We recognize that this study has some limitations. First, this study is limited by its ex vivo design using simulated still images. Images were converted to different enhancement settings after initial acquisition and storage, using a proprietary software tool that exactly replicates these settings. Although a prospective collection of matched images with different enhancement settings would be ideal, it is impractical, if not impossible, to capture matched pairs across all enhancement settings for each image. Additionally, varying capture devices and compression techniques could introduce further variability, potentially distorting results. In contrast, our ex vivo approach allowed for a standardized, paired analysis across 16 enhancement settings. Moreover, as shown in Fig. 2 s , the converted images were nearly indistinguishable from the original data, supporting the validity of this approach. Second, despite the fact that the evaluated datasets were aimed at different endoscopic applications, the datasets originated from the same manufacturer and endoscope series. Other endoscopy systems were not investigated. Yet it is conceivable that AI systems on these platforms will suffer from similar issues. Third, the current proposed method for image enhancement-based data augmentation remains a quick fix and may not be sustainable long term. Ideally, a more generic method would be developed that is applicable to all current post-processing settings and future settings yet to be developed. Fourth, this study is specifically aimed at post-processing image enhancement. There may be other sources of domain shift that can form a similar threat to model generalizability, such as other virtual chromoendoscopy techniques, differing generations of endoscopes, and quality of the endoscopic imaging procedure.

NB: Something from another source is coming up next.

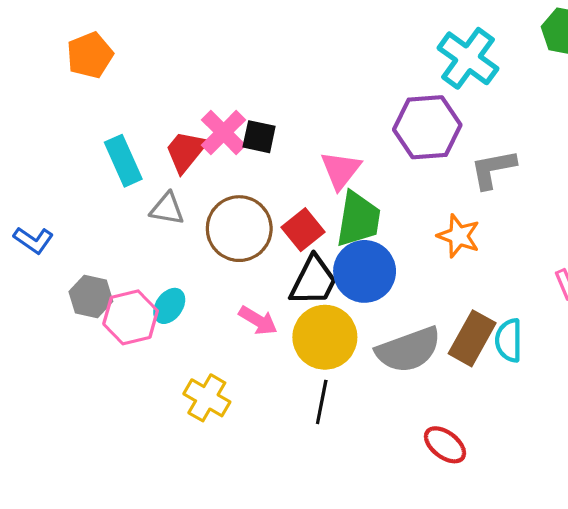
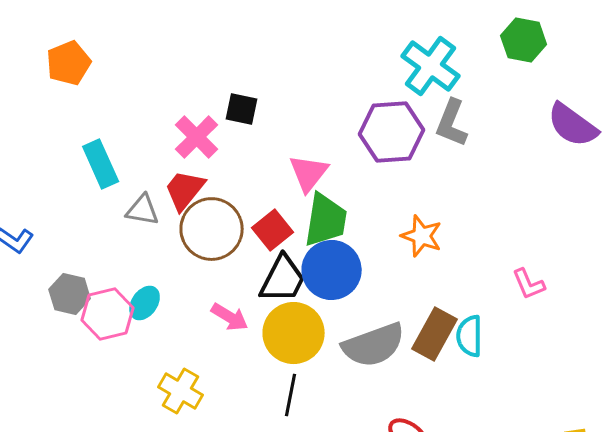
black square: (259, 137) -> (242, 109), moved
red trapezoid: (186, 151) -> (185, 190), moved
gray L-shape: (493, 169) -> (452, 123), moved, turned -57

In conclusion, this study highlights the impact of different enhancement settings on performance variability of endoscopic AI systems. This should be taken into account during future development and implementation of AI in endoscopy. Collecting more diverse data during the development phase may offer the most direct solution, but specific data augmentation techniques to simulate enhancement setting variability or generative AI solutions could be pragmatic alternatives and deserve further investigation.